Please keep the pictures out and write out exactly the lines from the first in the data below through the one containing "inserisci il tuo numero di telefono", both included.

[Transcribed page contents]
Content starts

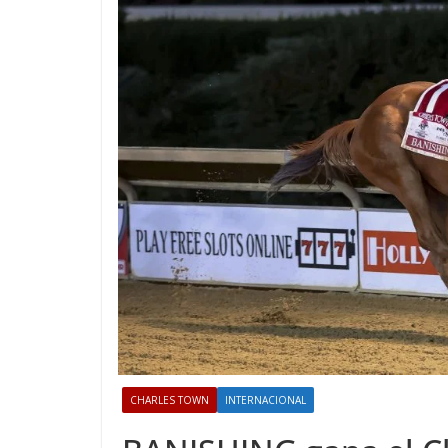
CHARLES TOWN
INTERNACIONAL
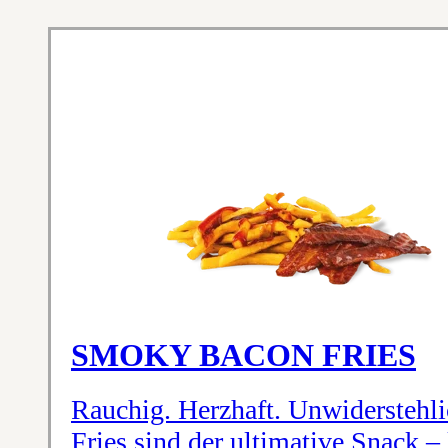
SMOKY BACON FRIES
Rauchig. Herzhaft. Unwiderstehl
Fries sind der ultimative Snack 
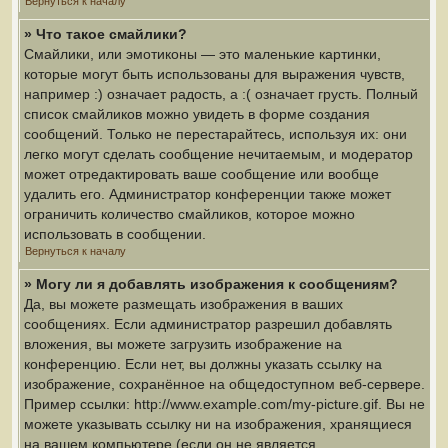
Вернуться к началу
» Что такое смайлики?
Смайлики, или эмотиконы — это маленькие картинки,
которые могут быть использованы для выражения чувств,
например :) означает радость, а :( означает грусть. Полный
список смайликов можно увидеть в форме создания
сообщений. Только не перестарайтесь, используя их: они
легко могут сделать сообщение нечитаемым, и модератор
может отредактировать ваше сообщение или вообще
удалить его. Администратор конференции также может
ограничить количество смайликов, которое можно
использовать в сообщении.
Вернуться к началу
» Могу ли я добавлять изображения к сообщениям?
Да, вы можете размещать изображения в ваших
сообщениях. Если администратор разрешил добавлять
вложения, вы можете загрузить изображение на
конференцию. Если нет, вы должны указать ссылку на
изображение, сохранённое на общедоступном веб-сервере.
Пример ссылки: http://www.example.com/my-picture.gif. Вы не
можете указывать ссылку ни на изображения, хранящиеся
на вашем компьютере (если он не является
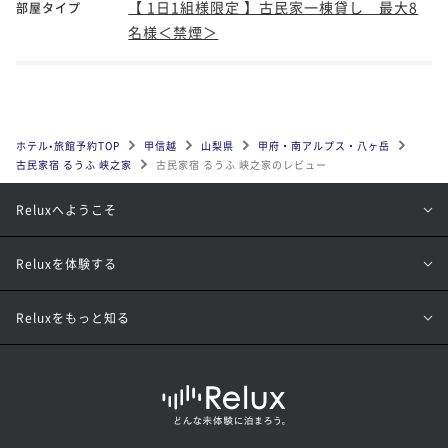
【 1日1組様限定 】古民家一棟貸し 最大8
部屋タイプ
名様＜禁煙＞
ホテル•旅館予約TOP
甲信越
山梨県
甲府・南アルプス・八ヶ岳
古民家宿 るうふ 峡之家
古民家宿 るうふ 峡之家のレビュー
Reluxへようこそ
Reluxを体験する
Reluxをもっと知る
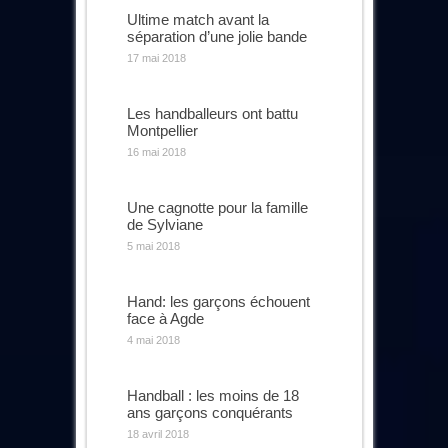
Ultime match avant la
séparation d’une jolie bande
17 mai 2018
Les handballeurs ont battu
Montpellier
16 mai 2018
Une cagnotte pour la famille
de Sylviane
5 mai 2018
Hand: les garçons échouent
face à Agde
4 mai 2018
Handball : les moins de 18
ans garçons conquérants
18 avril 2018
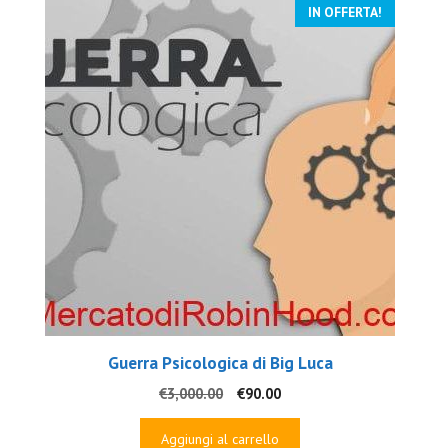
IN OFFERTA!
Guerra Psicologica di Big Luca
Il
Il
€
3,000.00
€
90.00
prezzo
prezzo
originale
attuale
Aggiungi al carrello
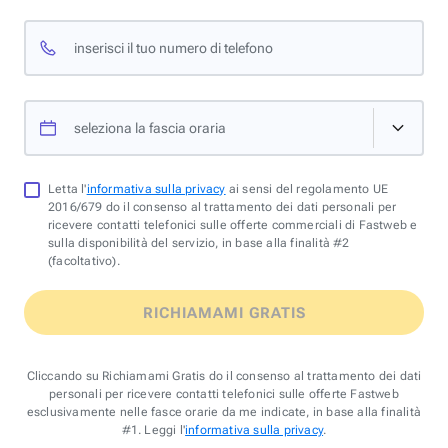
inserisci il tuo numero di telefono
seleziona la fascia oraria
Letta l'
informativa sulla privacy
ai sensi del regolamento UE
2016/679 do il consenso al trattamento dei dati personali per
ricevere contatti telefonici sulle offerte commerciali di Fastweb e
sulla disponibilità del servizio, in base alla finalità #2
(facoltativo).
RICHIAMAMI GRATIS
Cliccando su Richiamami Gratis do il consenso al trattamento dei dati
personali per ricevere contatti telefonici sulle offerte Fastweb
esclusivamente nelle fasce orarie da me indicate, in base alla finalità
#1. Leggi l'
informativa sulla privacy
.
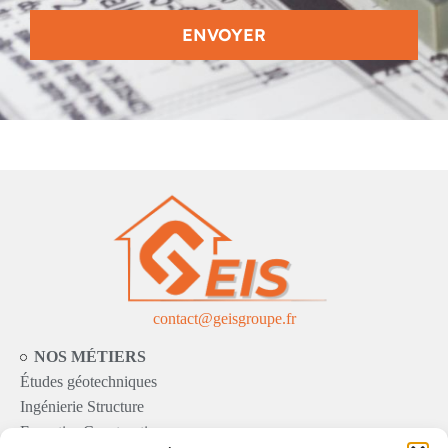
ENVOYER
contact@geisgroupe.fr
NOS MÉTIERS
Études géotechniques
Ingénierie Structure
Expertise Construction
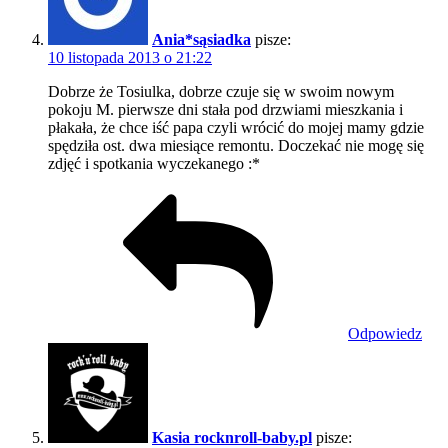
Ania*sąsiadka
pisze:
10 listopada 2013 o 21:22
Dobrze że Tosiulka, dobrze czuje się w swoim nowym
pokoju M. pierwsze dni stała pod drzwiami mieszkania i
płakała, że chce iść papa czyli wrócić do mojej mamy gdzie
spędziła ost. dwa miesiące remontu. Doczekać nie mogę się
zdjęć i spotkania wyczekanego :*
Odpowiedz
Kasia rocknroll-baby.pl
pisze:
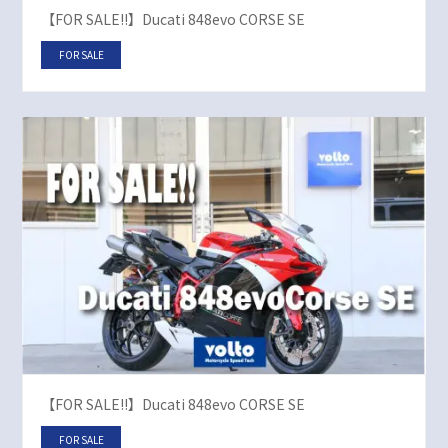
【FOR SALE!!】Ducati 848evo CORSE SE
FOR SALE
【FOR SALE!!】Ducati 848evo CORSE SE
FOR SALE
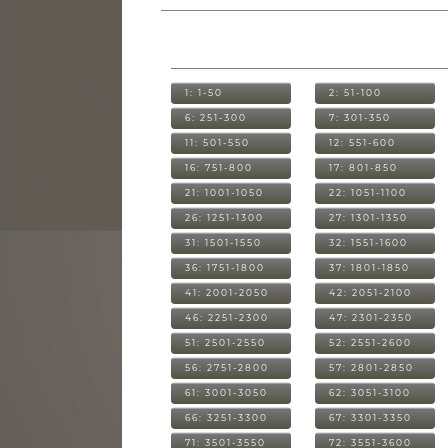
1: 1-50
2: 51-100
6: 251-300
7: 301-350
11: 501-550
12: 551-600
16: 751-800
17: 801-850
21: 1001-1050
22: 1051-1100
26: 1251-1300
27: 1301-1350
31: 1501-1550
32: 1551-1600
36: 1751-1800
37: 1801-1850
41: 2001-2050
42: 2051-2100
46: 2251-2300
47: 2301-2350
51: 2501-2550
52: 2551-2600
56: 2751-2800
57: 2801-2850
61: 3001-3050
62: 3051-3100
66: 3251-3300
67: 3301-3350
71: 3501-3550
72: 3551-3600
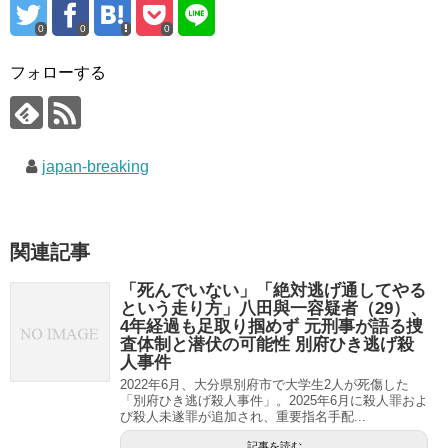
0
0
0
フォローする
japan-breaking
関連記事
「死んでいない」「絶対逃げ通してやる
という走り方」八田與一容疑者（29）、
4年経過も足取り掴めず 元刑事が語る捜
査体制と潜伏の可能性 別府ひき逃げ殺
人事件
2022年6月、大分県別府市で大学生2人が死傷した
「別府ひき逃げ殺人事件」。2025年6月に殺人罪およ
び殺人未遂罪が追加され、重要指名手配...
記事を読む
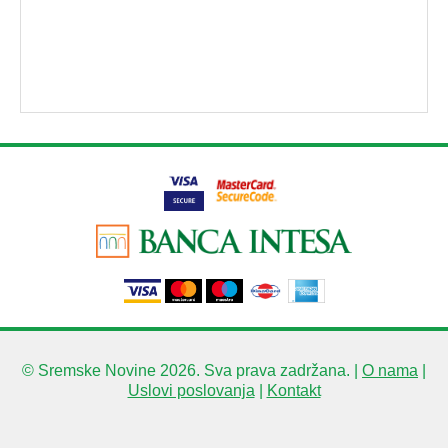
© Sremske Novine 2026. Sva prava zadržana. |
O nama
|
Uslovi poslovanja
|
Kontakt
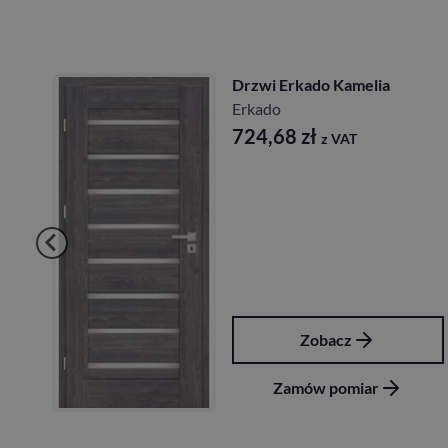
Drzwi Erkado Kamelia
Erkado
724,68
zł
z VAT
Zobacz
Zamów pomiar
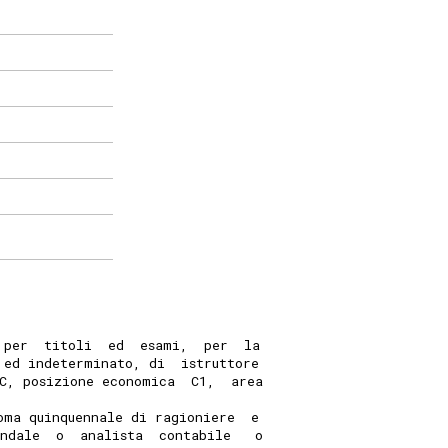
 per  titoli  ed  esami,  per  la
 ed indeterminato, di  istruttore
C, posizione economica  C1,  area
oma quinquennale di ragioniere  e
ndale  o  analista  contabile   o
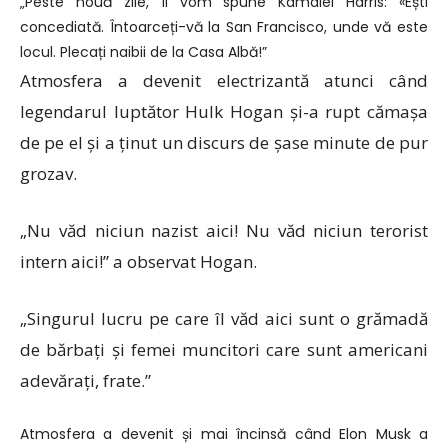
„Peste nouă zile, îi vom spune Kamalei Harris: «Ești
concediată. Întoarceți-vă la San Francisco, unde vă este
locul. Plecați naibii de la Casa Albă!”
Atmosfera a devenit electrizantă atunci când
legendarul luptător Hulk Hogan și-a rupt cămașa
de pe el și a ținut un discurs de șase minute de pur
grozav.
„Nu văd niciun nazist aici! Nu văd niciun terorist
intern aici!” a observat Hogan.
„Singurul lucru pe care îl văd aici sunt o grămadă
de bărbați și femei muncitori care sunt americani
adevărați, frate.”
Atmosfera a devenit și mai încinsă când Elon Musk a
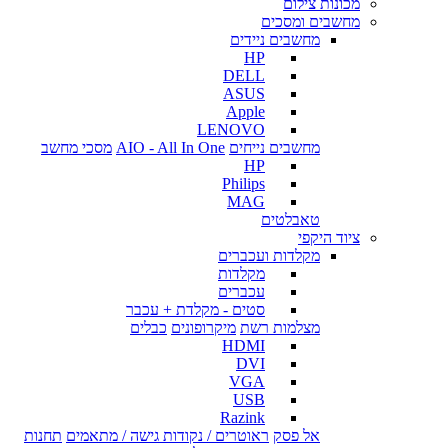
מכונות צילום
מחשבים ומסכים
מחשבים ניידים
HP
DELL
ASUS
Apple
LENOVO
מחשבים נייחים
AIO - All In One
מסכי מחשב
HP
Philips
MAG
טאבלטים
ציוד היקפי
מקלדות ועכברים
מקלדות
עכברים
סטים - מקלדת + עכבר
מצלמות רשת
מיקרופונים
כבלים
HDMI
DVI
VGA
USB
Razink
אל פסק
ראוטרים / נקודות גישה / מתאמים
תחנות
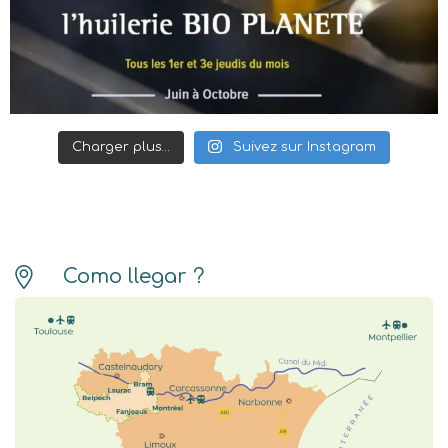
Charger plus…
Suivez sur Instagram
Como llegar ?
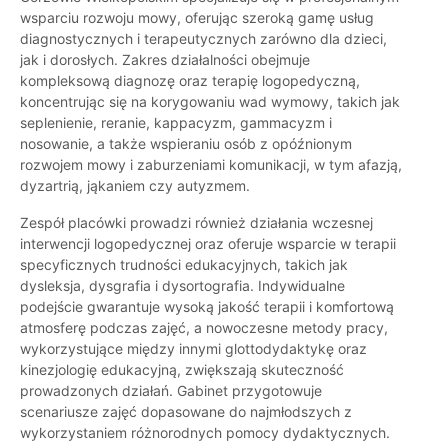
wsparciu rozwoju mowy, oferując szeroką gamę usług
diagnostycznych i terapeutycznych zarówno dla dzieci,
jak i dorosłych. Zakres działalności obejmuje
kompleksową diagnozę oraz terapię logopedyczną,
koncentrując się na korygowaniu wad wymowy, takich jak
seplenienie, reranie, kappacyzm, gammacyzm i
nosowanie, a także wspieraniu osób z opóźnionym
rozwojem mowy i zaburzeniami komunikacji, w tym afazją,
dyzartrią, jąkaniem czy autyzmem.
Zespół placówki prowadzi również działania wczesnej
interwencji logopedycznej oraz oferuje wsparcie w terapii
specyficznych trudności edukacyjnych, takich jak
dysleksja, dysgrafia i dysortografia. Indywidualne
podejście gwarantuje wysoką jakość terapii i komfortową
atmosferę podczas zajęć, a nowoczesne metody pracy,
wykorzystujące między innymi glottodydaktykę oraz
kinezjologię edukacyjną, zwiększają skuteczność
prowadzonych działań. Gabinet przygotowuje
scenariusze zajęć dopasowane do najmłodszych z
wykorzystaniem różnorodnych pomocy dydaktycznych.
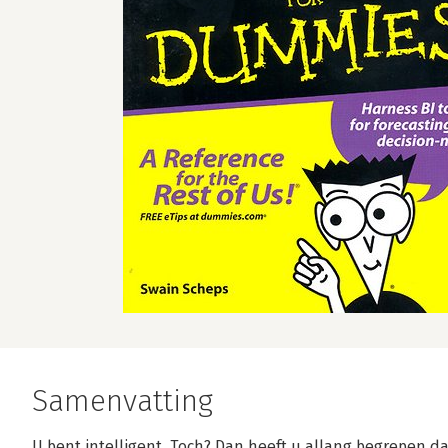
Samenvatting
U bent intelligent. Toch? Dan heeft u allang begrepen da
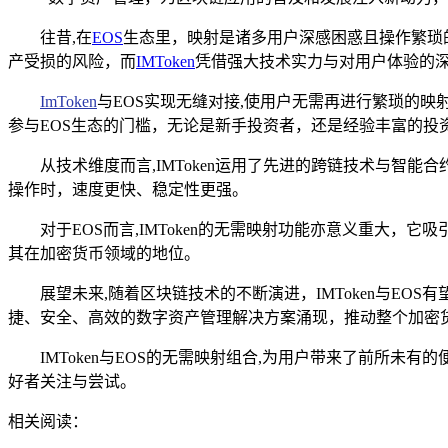
往昔,在
EOS
生态里，映射是诸多用户深感困惑且操作繁琐
产受损的风险，而
IMToken
凭借强大技术实力与对用户体验的
ImToken
与EOS实现无缝对接,使用户无需再进行繁琐的映
参与EOS生态的门槛，无论是新手投资者，还是经验丰富的投
从技术维度而言,IMToken运用了先进的跨链技术与智能
操作时，速度更快、稳定性更强。
对于EOS而言,IMToken的无需映射功能亦意义重大，
其在加密货币领域的地位。
展望未来,随着区块链技术的不断演进，IMToken与E
捷、安全、高效的数字资产管理解决方案涌现，推动整个加密
IMToken与EOS的无需映射组合,为用户带来了前所
好者关注与尝试。
相关阅读：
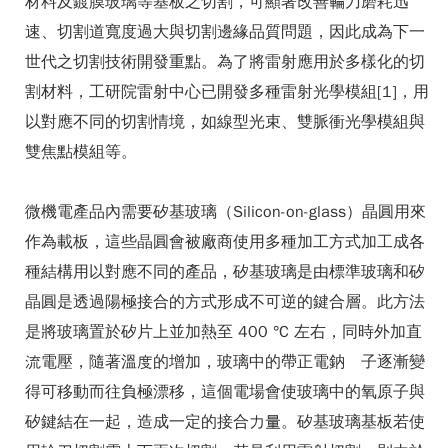
材料及鍍膜玻璃等基板之切割，可顯著改善輪刀磨耗迅
速、切割道寬度過大與切割邊緣品質問題，因此成為下一
世代之切割技術開發重點。為了將雷射應用於多樣化的切
割材料，工研院雷射中心已開發多種雷射光學模組[1]，用
以對應不同的切割情境，如線型光束、雙脈衝光學模組與
雙焦點模組等。
微機電產品內需要矽基玻璃（Silicon-on-glass）晶圓用來
作為載板，這些晶圓會被廠商使用多種加工方式加工成各
種結構用以對應不同的產品，矽基玻璃是由標準玻璃和矽
晶圓是透過陽極接合的方式形成不可逆的鍵合層。此方法
是將玻璃置於矽片上並加熱至 400 °C 左右，同時外加直
流電壓，隨著溫度的增加，玻璃中的帶正電鈉離子逐漸變
得可移動而往負極漂移，這個電場會使玻璃中的氧原子與
矽鍵結在一起，造成一定的接合力量。矽基玻璃基板若使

Content ends

» Task solution
CHARLES TOWN
INTERNACIONAL
SMOKY BACON FRIES
Rauchig. Herzhaft. Unwiderstehl
Fries sind der ultimative Snack 
Вернуться к началу
» Что такое смайлики?
Смайлики, или эмотиконы — это маленькие картинки,
которые могут быть использованы для выражения чувств,
например :) означает радость, а :( означает грусть. Полный
список смайликов можно увидеть в форме создания
сообщений. Только не перестарайтесь, используя их: они
легко могут сделать сообщение нечитаемым, и модератор
может отредактировать ваше сообщение или вообще
удалить его. Администратор конференции также может
ограничить количество смайликов, которое можно
использовать в сообщении.
Вернуться к началу
» Могу ли я добавлять изображения к сообщениям?
Да, вы можете размещать изображения в ваших
сообщениях. Если администратор разрешил добавлять
вложения, вы можете загрузить изображение на
конференцию. Если нет, вы должны указать ссылку на
изображение, сохранённое на общедоступном веб-сервере.
Пример ссылки: http://www.example.com/my-picture.gif. Вы не
можете указывать ссылку ни на изображения, хранящиеся
на вашем компьютере (если он не является
【 1日1組様限定 】古民家一棟貸し 最大8
部屋タイプ
名様＜禁煙＞
ホテル•旅館予約TOP
甲信越
山梨県
甲府・南アルプス・八ヶ岳
古民家宿 るうふ 峡之家
古民家宿 るうふ 峡之家のレビュー
Reluxへようこそ
Reluxを体験する
Reluxをもっと知る
Ultime match avant la
séparation d’une jolie bande
17 mai 2018
Les handballeurs ont battu
Montpellier
16 mai 2018
Une cagnotte pour la famille
de Sylviane
5 mai 2018
Hand: les garçons échouent
face à Agde
4 mai 2018
Handball : les moins de 18
ans garçons conquérants
18 avril 2018
IN OFFERTA!
Guerra Psicologica di Big Luca
Il
Il
€
3,000.00
€
90.00
prezzo
prezzo
originale
attuale
Aggiungi al carrello
inserisci il tuo numero di telefono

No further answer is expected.